## [Exercise goal]
Across all the entries below, how many lines mention the string "chức"? Respond with a single number.

*** Data in this exercise ***

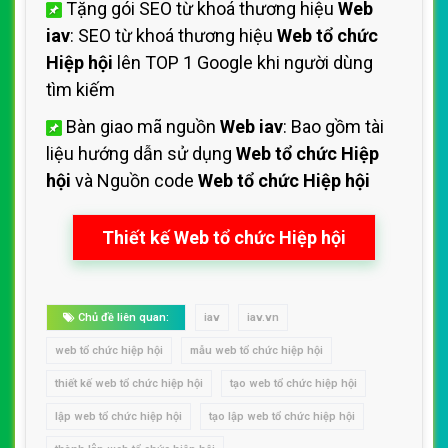
Tặng gói SEO từ khoá thương hiệu
Web
iav
: SEO từ khoá thương hiệu
Web tổ chức
Hiệp hội
lên TOP 1 Google khi người dùng
tìm kiếm
Bàn giao mã nguồn
Web iav
: Bao gồm tài
liệu hướng dẫn sử dụng
Web tổ chức Hiệp
hội
và Nguồn code
Web tổ chức Hiệp hội
Thiết kế Web tổ chức Hiệp hội
Chủ đề liên quan:
iav
iav.vn
web tổ chức hiệp hội
mẫu web tổ chức hiệp hội
thiết kế web tổ chức hiệp hội
tạo web tổ chức hiệp hội
lập web tổ chức hiệp hội
tạo lập web tổ chức hiệp hội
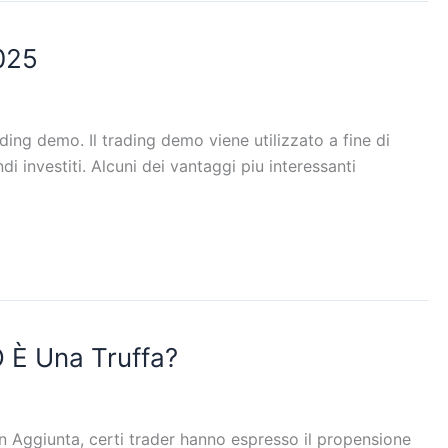
025
ing demo. Il trading demo viene utilizzato a fine di
 investiti. Alcuni dei vantaggi piu interessanti
 È Una Truffa?
n Aggiunta, certi trader hanno espresso il propensione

*** End of Data in this exercise ***

## [Task result]
10